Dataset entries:
┌──
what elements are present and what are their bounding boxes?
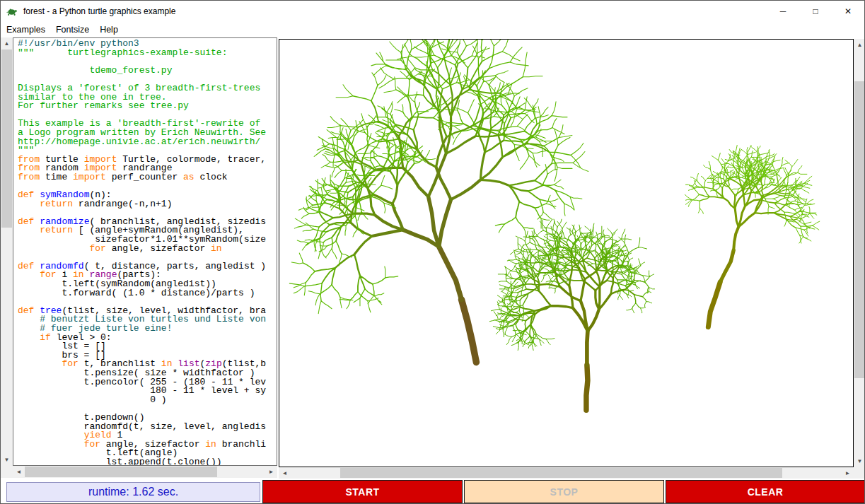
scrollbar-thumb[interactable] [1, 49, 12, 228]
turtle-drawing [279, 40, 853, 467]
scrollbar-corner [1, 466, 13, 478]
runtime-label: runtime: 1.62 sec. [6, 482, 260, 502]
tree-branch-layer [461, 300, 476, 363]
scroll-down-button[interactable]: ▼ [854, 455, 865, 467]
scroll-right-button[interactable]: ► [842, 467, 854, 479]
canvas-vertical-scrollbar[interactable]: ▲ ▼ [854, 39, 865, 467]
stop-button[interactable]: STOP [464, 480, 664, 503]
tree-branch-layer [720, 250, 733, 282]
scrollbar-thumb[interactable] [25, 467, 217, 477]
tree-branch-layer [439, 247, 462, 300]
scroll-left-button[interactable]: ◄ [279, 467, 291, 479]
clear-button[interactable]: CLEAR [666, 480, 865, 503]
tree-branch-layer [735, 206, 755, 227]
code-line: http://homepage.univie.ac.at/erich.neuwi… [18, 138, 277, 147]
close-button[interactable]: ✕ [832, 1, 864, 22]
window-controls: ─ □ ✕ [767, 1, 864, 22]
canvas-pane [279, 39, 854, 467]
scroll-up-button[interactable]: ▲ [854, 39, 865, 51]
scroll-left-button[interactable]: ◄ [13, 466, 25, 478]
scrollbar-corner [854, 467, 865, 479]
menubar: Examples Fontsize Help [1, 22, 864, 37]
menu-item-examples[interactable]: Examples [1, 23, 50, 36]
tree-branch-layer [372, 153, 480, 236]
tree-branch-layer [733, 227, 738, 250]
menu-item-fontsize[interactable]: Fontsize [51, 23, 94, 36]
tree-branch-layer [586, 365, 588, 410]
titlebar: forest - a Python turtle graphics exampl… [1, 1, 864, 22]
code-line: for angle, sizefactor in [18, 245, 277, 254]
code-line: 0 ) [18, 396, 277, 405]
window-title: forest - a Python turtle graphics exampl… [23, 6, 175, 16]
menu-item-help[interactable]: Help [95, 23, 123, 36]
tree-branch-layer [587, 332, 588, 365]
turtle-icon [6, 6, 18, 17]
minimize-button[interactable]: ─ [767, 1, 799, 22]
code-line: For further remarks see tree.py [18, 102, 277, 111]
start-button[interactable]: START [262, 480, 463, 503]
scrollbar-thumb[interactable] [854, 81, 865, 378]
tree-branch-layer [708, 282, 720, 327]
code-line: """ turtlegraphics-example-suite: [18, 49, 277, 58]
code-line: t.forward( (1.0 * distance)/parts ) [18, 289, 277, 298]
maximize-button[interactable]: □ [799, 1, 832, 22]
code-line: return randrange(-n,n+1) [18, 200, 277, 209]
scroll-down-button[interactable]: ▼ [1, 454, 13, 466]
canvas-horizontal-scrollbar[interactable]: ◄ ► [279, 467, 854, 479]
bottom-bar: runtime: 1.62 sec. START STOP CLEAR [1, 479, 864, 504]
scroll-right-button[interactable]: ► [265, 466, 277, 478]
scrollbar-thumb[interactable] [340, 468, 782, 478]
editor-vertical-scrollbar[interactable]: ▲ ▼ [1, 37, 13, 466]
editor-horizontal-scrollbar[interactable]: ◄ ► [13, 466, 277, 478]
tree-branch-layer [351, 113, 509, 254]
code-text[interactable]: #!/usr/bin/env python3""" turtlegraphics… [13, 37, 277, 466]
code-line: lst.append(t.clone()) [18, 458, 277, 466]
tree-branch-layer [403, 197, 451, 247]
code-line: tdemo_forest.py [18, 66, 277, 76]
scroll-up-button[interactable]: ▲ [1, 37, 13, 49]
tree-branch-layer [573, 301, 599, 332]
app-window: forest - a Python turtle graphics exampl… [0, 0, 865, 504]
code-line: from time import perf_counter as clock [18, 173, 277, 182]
└──
┌──
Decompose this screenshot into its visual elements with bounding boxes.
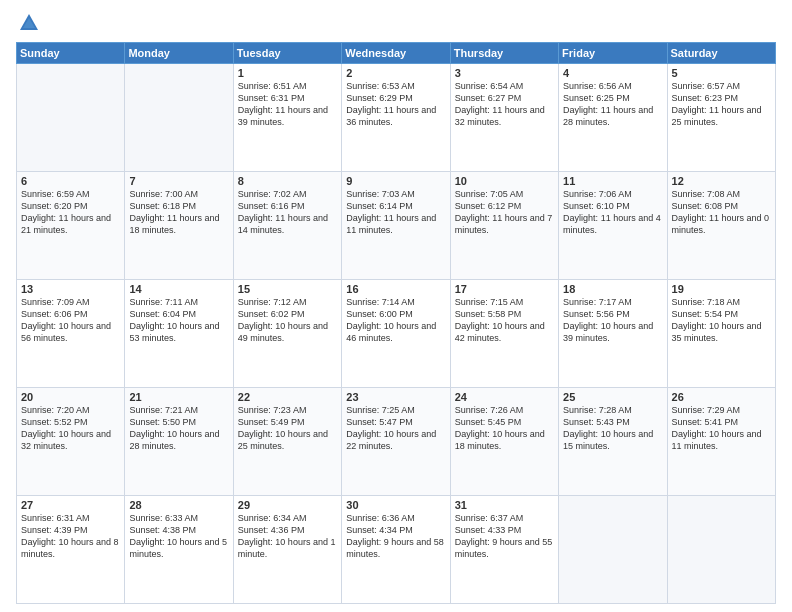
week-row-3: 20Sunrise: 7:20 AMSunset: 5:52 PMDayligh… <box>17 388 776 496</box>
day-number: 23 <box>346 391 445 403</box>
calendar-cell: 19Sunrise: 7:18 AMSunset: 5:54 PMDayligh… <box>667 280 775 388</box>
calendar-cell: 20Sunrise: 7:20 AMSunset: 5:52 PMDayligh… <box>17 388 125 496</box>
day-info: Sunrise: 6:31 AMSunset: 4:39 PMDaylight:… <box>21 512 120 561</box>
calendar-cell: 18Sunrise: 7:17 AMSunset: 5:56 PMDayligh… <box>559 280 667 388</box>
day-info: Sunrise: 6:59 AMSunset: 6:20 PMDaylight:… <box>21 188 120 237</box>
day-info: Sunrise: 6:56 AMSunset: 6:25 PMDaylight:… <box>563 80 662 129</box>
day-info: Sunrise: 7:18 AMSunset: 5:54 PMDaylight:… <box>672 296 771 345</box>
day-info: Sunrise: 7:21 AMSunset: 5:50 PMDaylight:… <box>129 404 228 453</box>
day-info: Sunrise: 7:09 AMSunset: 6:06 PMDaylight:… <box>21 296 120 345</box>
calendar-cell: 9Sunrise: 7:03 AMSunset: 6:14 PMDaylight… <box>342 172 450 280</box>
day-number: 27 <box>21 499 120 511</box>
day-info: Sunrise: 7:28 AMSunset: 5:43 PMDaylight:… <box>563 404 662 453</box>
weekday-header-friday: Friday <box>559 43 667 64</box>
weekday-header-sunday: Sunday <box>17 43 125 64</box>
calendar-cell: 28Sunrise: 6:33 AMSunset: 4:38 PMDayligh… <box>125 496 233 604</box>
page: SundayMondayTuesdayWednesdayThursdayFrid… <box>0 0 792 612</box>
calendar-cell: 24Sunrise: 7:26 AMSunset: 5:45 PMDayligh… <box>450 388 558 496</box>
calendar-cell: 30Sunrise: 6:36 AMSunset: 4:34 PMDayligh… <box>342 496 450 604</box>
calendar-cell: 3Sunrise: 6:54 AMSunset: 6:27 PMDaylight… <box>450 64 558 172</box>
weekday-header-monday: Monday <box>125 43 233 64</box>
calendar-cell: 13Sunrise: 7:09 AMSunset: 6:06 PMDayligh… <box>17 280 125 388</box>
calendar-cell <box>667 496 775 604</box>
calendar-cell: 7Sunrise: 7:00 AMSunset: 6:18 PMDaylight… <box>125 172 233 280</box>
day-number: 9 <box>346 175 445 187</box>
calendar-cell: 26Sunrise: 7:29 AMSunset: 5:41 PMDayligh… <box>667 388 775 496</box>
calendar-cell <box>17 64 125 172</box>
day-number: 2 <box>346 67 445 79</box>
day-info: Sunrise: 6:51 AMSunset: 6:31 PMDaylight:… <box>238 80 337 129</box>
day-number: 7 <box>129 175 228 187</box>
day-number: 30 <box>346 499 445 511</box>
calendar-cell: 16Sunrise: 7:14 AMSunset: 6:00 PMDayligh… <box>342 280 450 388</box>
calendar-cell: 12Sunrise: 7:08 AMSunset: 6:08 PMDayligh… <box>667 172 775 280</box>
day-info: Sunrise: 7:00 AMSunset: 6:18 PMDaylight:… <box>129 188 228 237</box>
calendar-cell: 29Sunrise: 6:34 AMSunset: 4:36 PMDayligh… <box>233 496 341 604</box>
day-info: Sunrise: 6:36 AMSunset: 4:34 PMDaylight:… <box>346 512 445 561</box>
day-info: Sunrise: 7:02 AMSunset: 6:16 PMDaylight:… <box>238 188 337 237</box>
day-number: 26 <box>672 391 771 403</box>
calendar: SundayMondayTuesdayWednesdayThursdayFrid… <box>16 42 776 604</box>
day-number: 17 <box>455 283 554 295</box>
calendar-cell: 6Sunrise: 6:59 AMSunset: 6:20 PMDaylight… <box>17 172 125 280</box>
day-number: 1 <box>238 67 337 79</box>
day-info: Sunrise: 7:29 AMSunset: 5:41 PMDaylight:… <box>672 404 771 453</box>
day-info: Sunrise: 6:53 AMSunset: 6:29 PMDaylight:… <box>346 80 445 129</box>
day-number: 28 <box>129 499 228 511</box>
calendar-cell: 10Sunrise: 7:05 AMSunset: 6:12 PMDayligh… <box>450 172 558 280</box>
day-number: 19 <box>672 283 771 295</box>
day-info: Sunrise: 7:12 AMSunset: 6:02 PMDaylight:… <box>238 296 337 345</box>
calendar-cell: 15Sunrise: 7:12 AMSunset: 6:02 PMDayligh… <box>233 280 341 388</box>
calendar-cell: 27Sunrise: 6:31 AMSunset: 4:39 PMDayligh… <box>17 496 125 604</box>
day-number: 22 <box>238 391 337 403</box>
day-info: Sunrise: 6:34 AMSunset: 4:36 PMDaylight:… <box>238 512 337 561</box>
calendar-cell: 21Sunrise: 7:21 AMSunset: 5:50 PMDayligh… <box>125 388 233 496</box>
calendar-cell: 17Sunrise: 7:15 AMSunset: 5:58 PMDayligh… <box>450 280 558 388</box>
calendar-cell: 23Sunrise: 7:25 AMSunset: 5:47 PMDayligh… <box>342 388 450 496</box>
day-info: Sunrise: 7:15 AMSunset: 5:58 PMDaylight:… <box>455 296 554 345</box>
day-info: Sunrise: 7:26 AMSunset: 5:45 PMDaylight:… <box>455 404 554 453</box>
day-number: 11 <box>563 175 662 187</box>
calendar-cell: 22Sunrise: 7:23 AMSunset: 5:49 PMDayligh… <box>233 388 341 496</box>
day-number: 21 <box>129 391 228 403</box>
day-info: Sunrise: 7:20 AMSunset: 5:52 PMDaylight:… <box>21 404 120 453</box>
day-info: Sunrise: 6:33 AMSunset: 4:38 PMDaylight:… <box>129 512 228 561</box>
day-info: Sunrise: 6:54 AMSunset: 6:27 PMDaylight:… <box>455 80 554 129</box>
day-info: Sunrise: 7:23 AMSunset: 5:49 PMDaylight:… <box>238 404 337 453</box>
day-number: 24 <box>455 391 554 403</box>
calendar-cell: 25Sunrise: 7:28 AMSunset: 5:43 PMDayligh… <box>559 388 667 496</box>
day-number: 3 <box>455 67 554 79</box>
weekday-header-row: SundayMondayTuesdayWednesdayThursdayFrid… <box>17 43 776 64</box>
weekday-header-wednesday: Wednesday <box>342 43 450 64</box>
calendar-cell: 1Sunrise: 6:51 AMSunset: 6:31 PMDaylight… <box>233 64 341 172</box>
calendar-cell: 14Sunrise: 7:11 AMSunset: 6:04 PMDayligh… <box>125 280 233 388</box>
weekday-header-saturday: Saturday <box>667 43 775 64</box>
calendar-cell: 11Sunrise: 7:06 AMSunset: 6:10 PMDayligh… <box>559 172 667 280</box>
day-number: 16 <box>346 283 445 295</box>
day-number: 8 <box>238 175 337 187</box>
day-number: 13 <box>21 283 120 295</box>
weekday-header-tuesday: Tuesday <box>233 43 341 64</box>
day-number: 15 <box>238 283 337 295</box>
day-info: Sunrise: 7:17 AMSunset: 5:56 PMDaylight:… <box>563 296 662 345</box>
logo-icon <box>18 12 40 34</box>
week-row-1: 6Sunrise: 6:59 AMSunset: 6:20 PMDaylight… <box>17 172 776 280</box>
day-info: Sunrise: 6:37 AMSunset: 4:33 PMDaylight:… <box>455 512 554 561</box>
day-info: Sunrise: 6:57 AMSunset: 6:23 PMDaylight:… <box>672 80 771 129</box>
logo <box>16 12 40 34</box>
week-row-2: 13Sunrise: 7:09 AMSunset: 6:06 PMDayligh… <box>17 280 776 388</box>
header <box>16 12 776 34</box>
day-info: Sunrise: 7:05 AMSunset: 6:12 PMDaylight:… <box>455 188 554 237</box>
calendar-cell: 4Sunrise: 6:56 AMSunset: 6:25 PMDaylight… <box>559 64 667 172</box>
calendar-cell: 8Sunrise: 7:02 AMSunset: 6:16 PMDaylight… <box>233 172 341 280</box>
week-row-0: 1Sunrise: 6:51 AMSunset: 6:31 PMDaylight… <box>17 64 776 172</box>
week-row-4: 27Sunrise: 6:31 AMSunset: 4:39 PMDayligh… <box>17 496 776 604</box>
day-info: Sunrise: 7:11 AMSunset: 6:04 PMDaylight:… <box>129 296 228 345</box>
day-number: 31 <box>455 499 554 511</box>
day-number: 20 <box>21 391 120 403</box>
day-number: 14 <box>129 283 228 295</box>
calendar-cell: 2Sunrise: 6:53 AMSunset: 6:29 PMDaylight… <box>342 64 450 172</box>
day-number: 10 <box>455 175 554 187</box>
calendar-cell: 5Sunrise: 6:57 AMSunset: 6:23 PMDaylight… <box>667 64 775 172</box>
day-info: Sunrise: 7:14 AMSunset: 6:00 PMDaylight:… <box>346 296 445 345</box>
└──
Copy all the lines above that hold the string "canvas".

# SOLVED EXERCISE
canvas-vertical-scrollbar[interactable]: ▲ ▼ [854, 39, 865, 467]
canvas-pane [279, 39, 854, 467]
canvas-horizontal-scrollbar[interactable]: ◄ ► [279, 467, 854, 479]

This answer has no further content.